Another story he tells is how he had an Indian client, and in a similar fashion, he found his clients wanted to look a bit lighter as a mark of "higher class."
Here in NA, for a long time, a nice tan on caucasian subjects has signified health and wealth (leisure). I read recently that 100 years ago, a tan was a sign of working outside and associated with lower classes
African Americans often react to skin that appears too yellow for their taste, which is a common occurence again, with the way the "digital system" records skin tones. FWIW, it's common for me to book clients based on how I treat skin in prints, and just a couple of weeks ago I had an African Canadian hire me based on my appreciation of skin tones in printing. This is not uncommon.
So this appears to be just an art, and craft, but like all arts, it has its technological underpinnings. For many of us, for many years, the science came from people at Kodak and Fuji and Afga and Ciba. They created films that--in the right light and with the right processing--could guarantee good skin tones. And photographers got used to that...
In fact, in some ways with film the photographer's job was to control or create the right light for the film. Extreme examples of control for colour's sake would fall to the movie industry and things like the Technicolor process, which required experts on set with certain colour paints, fabrics, etc... all to ensure a certain look from the final result.
Even on film, though, certain films had reputations for different ways to reproduce colour. Personally, for wedding skin tones, where I want something elegant and realistic (in the lighting too) I would never have used something that looked like Velvia
Now--enter digital sensors. In some ways, the collective memory of film results vanish nearly overnight! Some people shooting today have never seen a fine colour print, and few new photographers work with an established lab. Some labs even, can't make the transition from film to digital.
You yourself said they're more prone to IR (which is true) and overall, they react to light differently than film.
But there's no going back. As photographers, we can now work with or provide every different kind of light--the choices are liberating! But we now are our own perceptual colour experts as well.
There are days when I long to just throw my VPS III or Portra at the lab and get fabulous prints back

Sigh.
So the tradition of good skin tones, including the ratios of colour and correction we've been mentining in this thread, go back a long way.
Do they change over time? Yes. Especially when I read European fashion magazines, they tend to balance far more cyan (sorry--very little red and a lot more blue) in their skin.
It looks "dead" to me, but obviously some people like it, and like the "otherworldly" effect (in truth it looks almost like a subtle cross=process to me, which was used a lot in fashion advertising for effect).
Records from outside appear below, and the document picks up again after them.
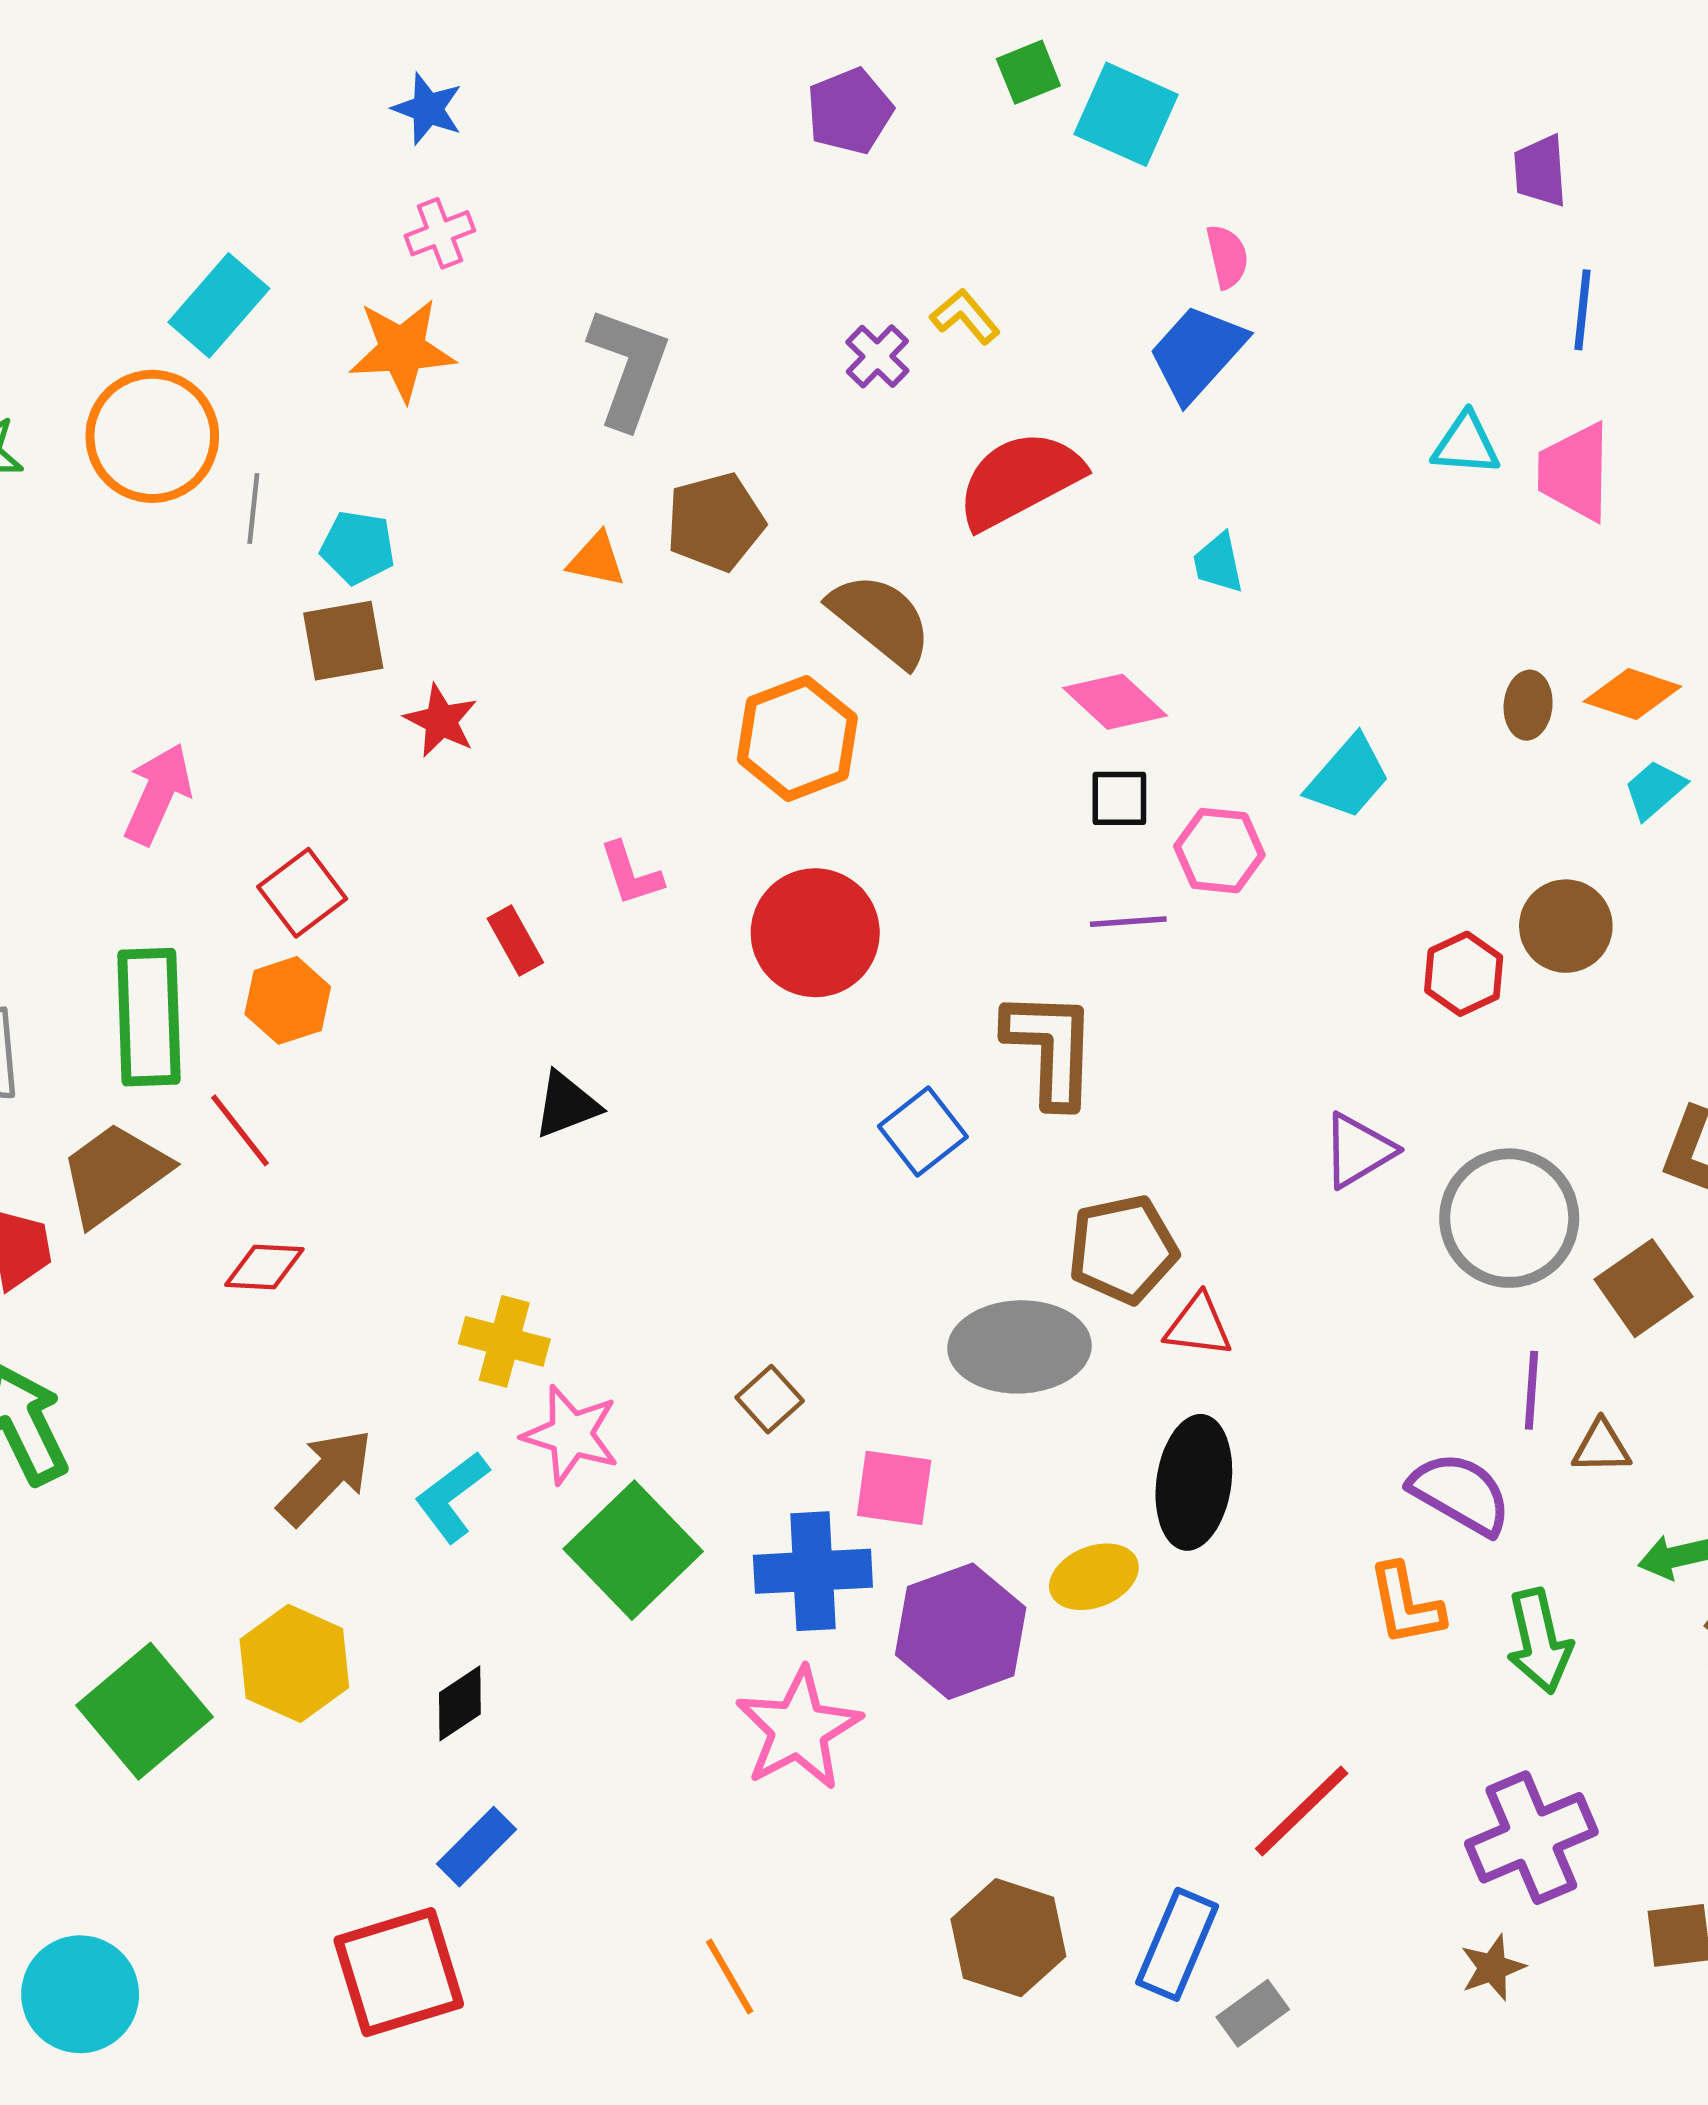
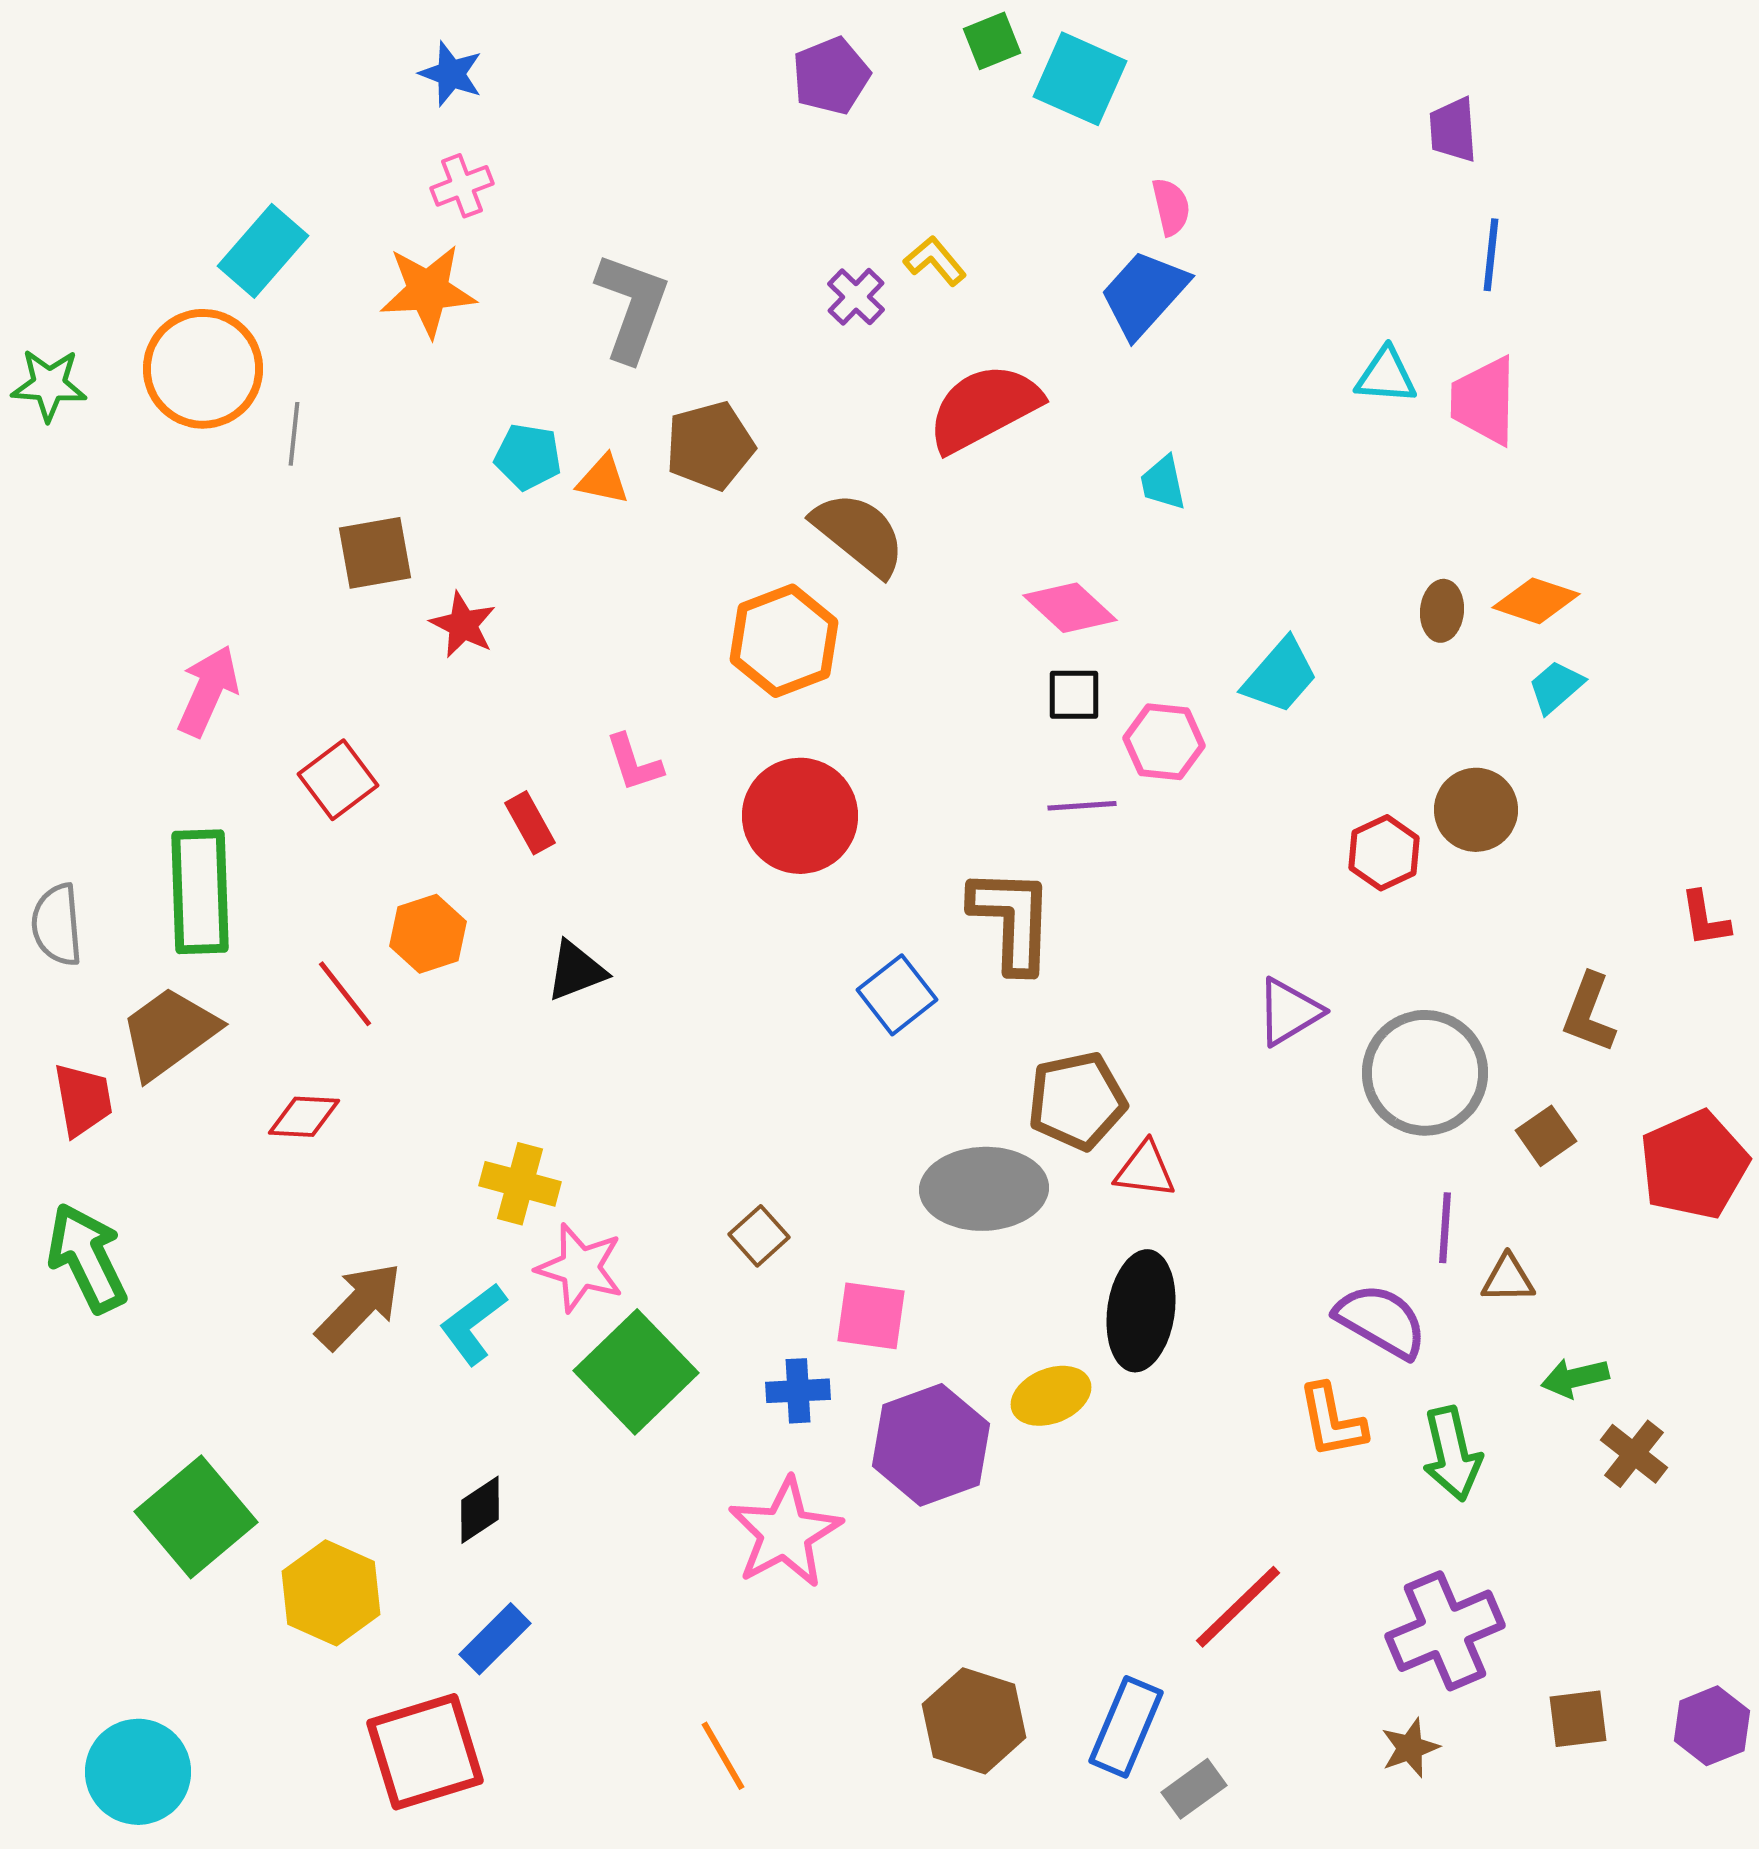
cyan pentagon: (358, 547) -> (528, 457), moved
orange hexagon: (288, 1000) -> (428, 934), moved
red line: (240, 1130) -> (345, 994), moved
brown square: (1644, 1288) -> (1546, 1136), size x0.7
blue cross: (813, 1571) -> (798, 1391), size x0.6
yellow hexagon: (294, 1663) -> (331, 1593), moved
And over time, I've noticed a very pronounced and solid "brown" coming into NA fashion magazines (Vanity Fair). Annie L's work., in particular, is very consistent as printed. This surprised me--even her pix of Queen Elizabeth II have a more definite brown tone (less magenta in the mix) than I expected. I don't expect her to look deathly pale or anything, but also not like she lives in Carmel
So the ratios for skin tones are a way of describing a historical tradition in representing skin, but like many things about "taste" are less subjective than you might think.
People really do notice if their skin displeases them, or if you make their uncle look drunk because he has rosacea and that's what the frigging infra-red sensitive digital camera actually "made worse" with a "neutral" white balance!
So you know the old expression
ars longa, vita brevis? It applies here, I think.
If anyone has any better information, I'd love to hear it.
I know many of the best photographers have workflows to painstakingly reproduce good skin tones, and a lot are loathe to tell their "secrets"; the whole point of something like the ColorRight is to make that process faster and more consistent, and it does a very good job of that.